Yawn.
Before all the sheeple join Duncan in hysterical shrieking, maybe they should stop for a moment and consider the actual physical evidence.
Firstly, let's look at the claim that vendors are deliberately sending or letting the NSA send out tampered kit 'everywhere'. Duncan, Greenwald and the rest of the shepherds like to claim this is widespread and a threat to us all. Really? If so then we must all be getting duff kit, right? Or at least a large proportion, maybe? So where are any examples of the supposedly 'mass-deployed' kit? Can Greenie (or Duncan) provide a single example of a CISCO router with such an 'extra' loaded? No. But they want to insist it is a widespread threat to everyone's privacy? I do have no doubt that the spies do use specially hacked kit to gain access to foreign secrets on a very limited basis (network printers with hard-drives in Iran spring to mind), but that would have to be a very limited deployment, otherwise some geek messing around in his spare time would have found an example of it by now. So, it would seem that much-hyped 'threat' is actually just that, hype.
Secondly, there is the concentration on the data being gathered, not what actually happens to the data. It is easy for the shepherds to state 'all the coms down a tapped submarine cable were gathered and stored', it generates the right level of paranoia without actually looking at the reality of what happens to the data. The vast majority never even gets watched/read/heard by human beings, being swept for metadata by computers. It is not stored 'forever' but is regularly flushed to make room for new data. This was admitted in Snowjob's own 'revelations' on TEMPORA. Metadata and keywords are used because the whole sifting job is about targeting for further analysis - no-one, not even China, has enough resources to actually sit and read/watch/hear every single communication on the Internet. If China could then they wouldn't need the Great Firewall, they'd simply let everyone talk on the Web, sift out and then arrest all the dissenters. Instead, they had to build a clumsy and incomplete barrier.
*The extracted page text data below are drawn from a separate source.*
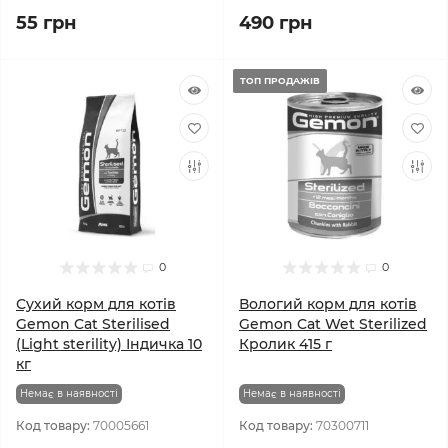
55 грн
490 грн
ТОП ПРОДАЖІВ
0
0
Сухий корм для котів
Вологий корм для котів
Gemon Cat Sterilised
Gemon Cat Wet Sterilized
(Light sterility) Індичка 10
Кролик 415 г
кг
Немає в наявності
Немає в наявності
Код товару:
70005661
Код товару:
70300711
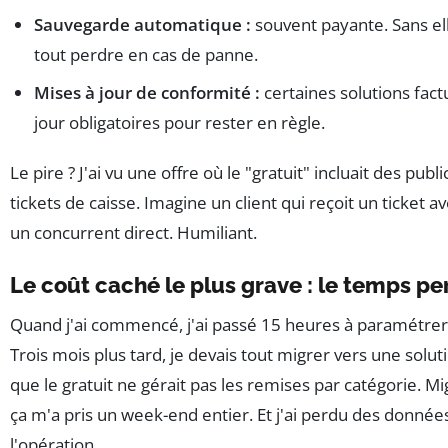
Sauvegarde automatique :
souvent payante. Sans ell
tout perdre en cas de panne.
Mises à jour de conformité :
certaines solutions fact
jour obligatoires pour rester en règle.
Le pire ? J'ai vu une offre où le "gratuit" incluait des publi
tickets de caisse. Imagine un client qui reçoit un ticket 
un concurrent direct. Humiliant.
Le coût caché le plus grave : le temps pe
Quand j'ai commencé, j'ai passé 15 heures à paramétrer u
Trois mois plus tard, je devais tout migrer vers une solu
que le gratuit ne gérait pas les remises par catégorie. M
ça m'a pris un week-end entier. Et j'ai perdu des donnée
l'opération.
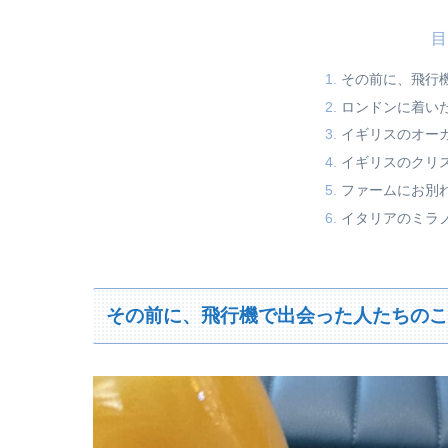
目
その前に、飛行
ロンドンに着い
イギリスのオー
イギリスのクリス
ファームにお別
イタリアのミラ
その前に、飛行機で出会った人たちの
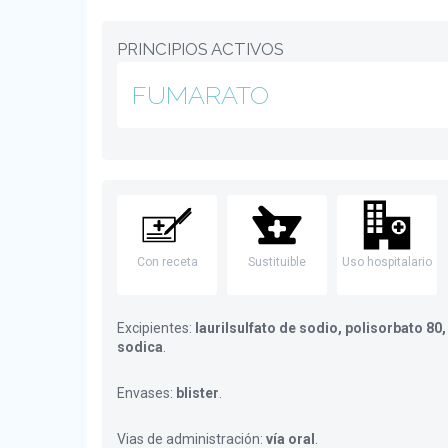
PRINCIPIOS ACTIVOS
FUMARATO
Con receta
Sustituible
Uso hospitalario
Excipientes:
laurilsulfato de sodio, polisorbato 8
sodica
.
Envases:
blister
.
Vias de administración:
vía oral
.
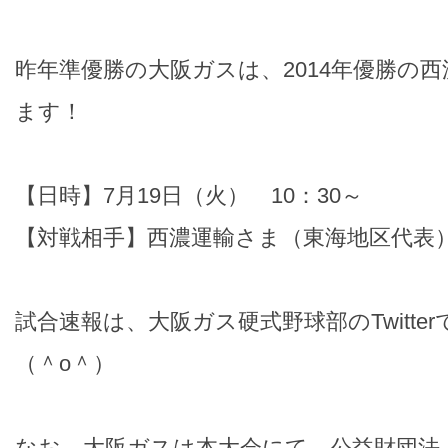
昨年準優勝の大阪ガスは、2014年優勝の
ます！
【日時】7月19日（火） 10：30～
【対戦相手】西濃運輸さま（東海地区代表
試合速報は、大阪ガス硬式野球部のTwitte
（＾o＾）
なお、大阪ガスは本大会にて、公益財団法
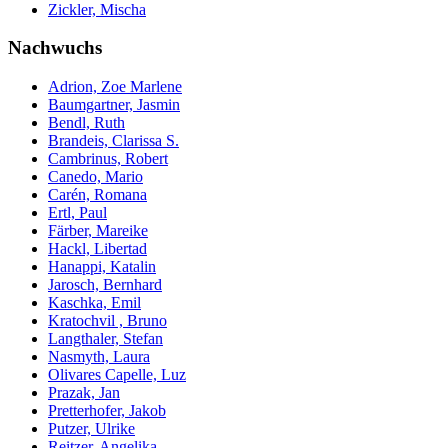
Zickler, Mischa
Nachwuchs
Adrion, Zoe Marlene
Baumgartner, Jasmin
Bendl, Ruth
Brandeis, Clarissa S.
Cambrinus, Robert
Canedo, Mario
Carén, Romana
Ertl, Paul
Färber, Mareike
Hackl, Libertad
Hanappi, Katalin
Jarosch, Bernhard
Kaschka, Emil
Kratochvil , Bruno
Langthaler, Stefan
Nasmyth, Laura
Olivares Capelle, Luz
Prazak, Jan
Pretterhofer, Jakob
Putzer, Ulrike
Reitzer, Angelika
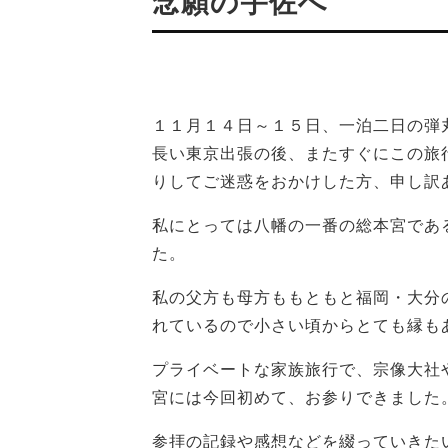
念願の宇佐へ
１１月１４日～１５日、一泊二日の弾
長い東京出張の後、またすぐにこの旅
りしてご迷惑をおかけした方、申し訳
私にとっては八幡の一番の総本宮であ
た。
私の父方も母方ももともと福岡・大分
れているので小さい頃からとても縁も
プライベートな家族旅行で、宗像大社
宮には今回初めて、お参りできました
参拝の記録や感想などを綴っていきた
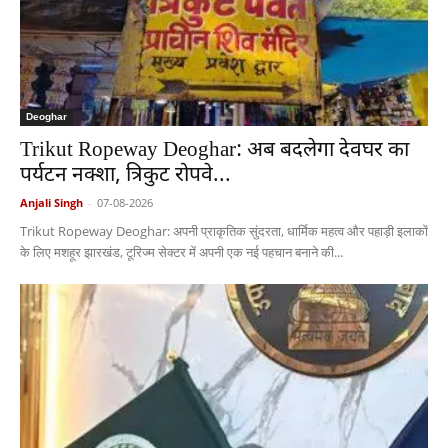
Deoghar
Trikut Ropeway Deoghar: अब बदलेगा देवघर का
पर्यटन नक्शा, त्रिकुट रोपवे...
Anjali Singh
-
07-08-2026
Trikut Ropeway Deoghar: अपनी प्राकृतिक सुंदरता, धार्मिक महत्व और पहाड़ी इलाकों
के लिए मशहूर झारखंड, टूरिज्म सेक्टर में अपनी एक नई पहचान बनाने की...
Which brings us to the third point - desire being passed off as reality. Duncan even is forced to admit in his article that a lot of what him and the shepherds like to imply is a threat to everyone's privacy now is nothing more than goals that NSA and co aspire to. It is also an aspiration to end World hunger or send people to the next galaxy, we even have some of the technology to do so, but that does not mean those aspirations are going to become realities today. But such qualification doesn't sell copy, advertising space or books, does it?
Which raises another point - why would the NSA actually want to know all our secrets? Does it really add any value? In a few, very rare cases there might be some gain through blackmailing a specific person, but for everyone? Many of the loudest bleaters like to claim this info could be used to rig elections - how? Please do explain, are the NSA going to try blackmailing all the voters of one party? Or just maybe select politicians? The latter would be very risky, it is just begging for exposure, and definitely not guaranteed, so why would the NSA risk it? And it also comes back to the question of if it is only targeting select politicians, surely that means Joe Average is again of zero interest to the spooks? So, no, everyone's secrets are not being listened to, and if they are inadvertently heard due to a sifting error then they are disregarded as unimportant anyway.
And then we have the snarky description of those that would disagree with the shepherds as 'apologists'. LOL, it's just like the AGW debate - 'if you don't agree with AGW then you must be an apologist in the pay of the oil companies!' Thanks, Dunc, but I think it's more of a case that some of us that were already well-informed can do a little more thinking for themselves.